*** Records to use Section Begins ***

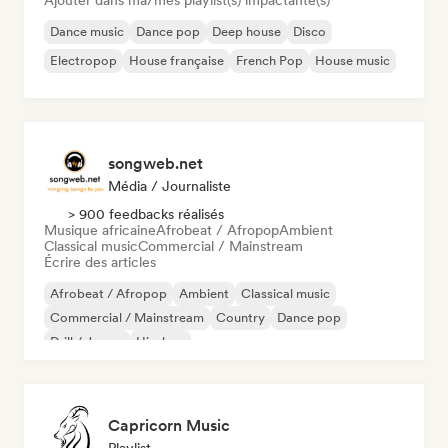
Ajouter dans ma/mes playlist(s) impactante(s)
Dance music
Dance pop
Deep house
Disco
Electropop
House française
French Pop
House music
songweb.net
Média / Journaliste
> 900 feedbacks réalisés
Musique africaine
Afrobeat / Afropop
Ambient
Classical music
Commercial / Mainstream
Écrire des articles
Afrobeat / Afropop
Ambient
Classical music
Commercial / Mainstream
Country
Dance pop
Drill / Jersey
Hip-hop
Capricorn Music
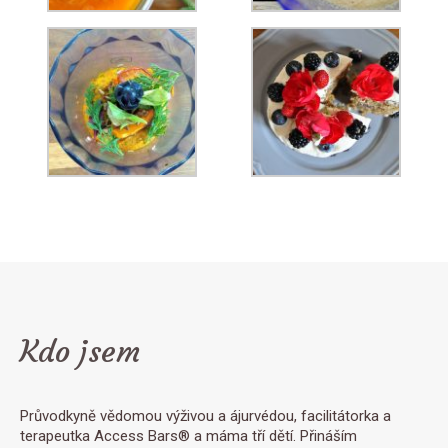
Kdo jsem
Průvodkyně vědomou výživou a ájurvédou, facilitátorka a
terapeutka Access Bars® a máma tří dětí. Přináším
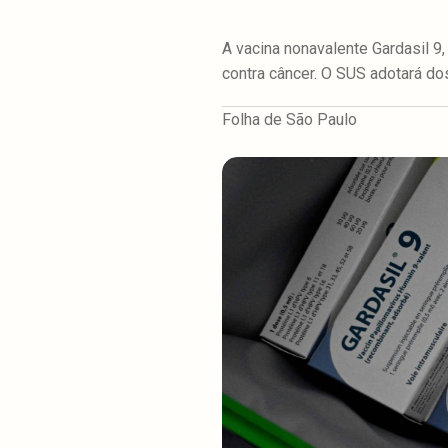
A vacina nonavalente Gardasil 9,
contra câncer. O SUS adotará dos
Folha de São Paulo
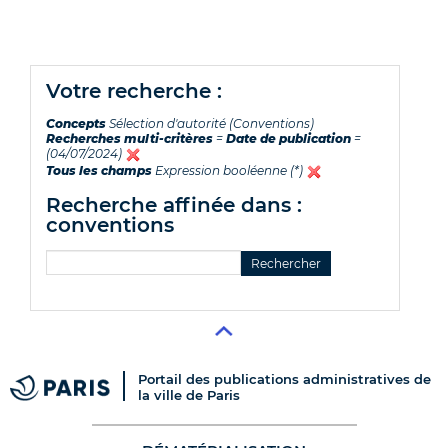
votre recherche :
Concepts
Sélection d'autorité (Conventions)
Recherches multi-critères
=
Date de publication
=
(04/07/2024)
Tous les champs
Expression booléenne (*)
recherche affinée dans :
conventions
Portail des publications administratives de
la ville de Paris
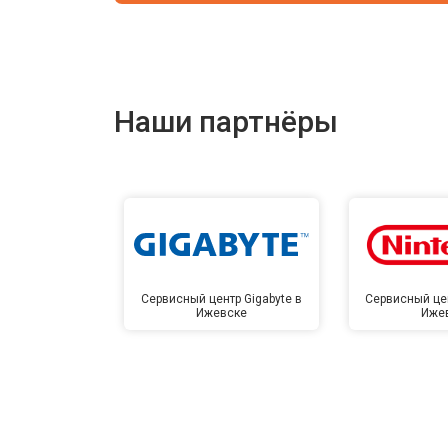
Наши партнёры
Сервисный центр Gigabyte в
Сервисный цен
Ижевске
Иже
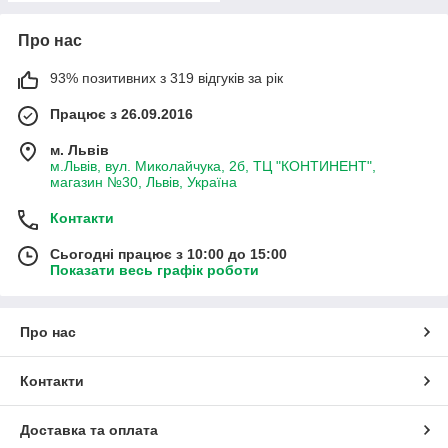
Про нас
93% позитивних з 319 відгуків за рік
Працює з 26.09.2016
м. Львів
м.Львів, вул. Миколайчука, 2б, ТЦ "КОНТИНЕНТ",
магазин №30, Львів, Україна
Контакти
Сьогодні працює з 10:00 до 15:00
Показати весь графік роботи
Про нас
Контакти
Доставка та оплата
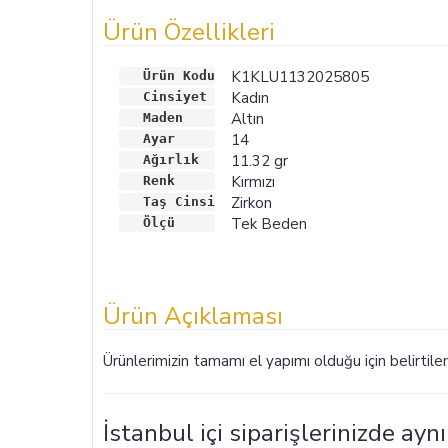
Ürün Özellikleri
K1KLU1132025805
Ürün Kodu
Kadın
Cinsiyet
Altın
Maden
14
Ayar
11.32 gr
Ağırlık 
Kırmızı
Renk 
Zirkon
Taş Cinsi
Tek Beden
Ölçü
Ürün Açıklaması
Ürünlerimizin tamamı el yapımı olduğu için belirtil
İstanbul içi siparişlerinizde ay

*** Records to use Section Ends ***

Aim of the exercise |
The copy must reproduce every entry exactly while excluding all pictures.

Result for this task |
Ajouter dans ma/mes playlist(s) impactante(s)
Dance music
Dance pop
Deep house
Disco
Electropop
House française
French Pop
House music
songweb.net
Média / Journaliste
> 900 feedbacks réalisés
Musique africaine
Afrobeat / Afropop
Ambient
Classical music
Commercial / Mainstream
Écrire des articles
Afrobeat / Afropop
Ambient
Classical music
Commercial / Mainstream
Country
Dance pop
Drill / Jersey
Hip-hop
Capricorn Music
Kdo jsem
Průvodkyně vědomou výživou a ájurvédou, facilitátorka a
terapeutka Access Bars® a máma tří dětí. Přináším
A vacina nonavalente Gardasil 9,
contra câncer. O SUS adotará dos
Folha de São Paulo
votre recherche :
Concepts
Sélection d'autorité (Conventions)
Recherches multi-critères
=
Date de publication
=
(04/07/2024)
Tous les champs
Expression booléenne (*)
recherche affinée dans :
conventions
Portail des publications administratives de
la ville de Paris
Наши партнёры
Сервисный центр Gigabyte в
Сервисный цен
Ижевске
Иже
Про нас
93% позитивних з 319 відгуків за рік
Працює з 26.09.2016
м. Львів
м.Львів, вул. Миколайчука, 2б, ТЦ "КОНТИНЕНТ",
магазин №30, Львів, Україна
Контакти
Сьогодні працює з 10:00 до 15:00
Показати весь графік роботи
Про нас
Контакти
Доставка та оплата
Ürün Özellikleri
K1KLU1132025805
Ürün Kodu
Kadın
Cinsiyet
Altın
Maden
14
Ayar
11.32 gr
Ağırlık 
Kırmızı
Renk 
Zirkon
Taş Cinsi
Tek Beden
Ölçü
Ürün Açıklaması
Ürünlerimizin tamamı el yapımı olduğu için belirtil
İstanbul içi siparişlerinizde ay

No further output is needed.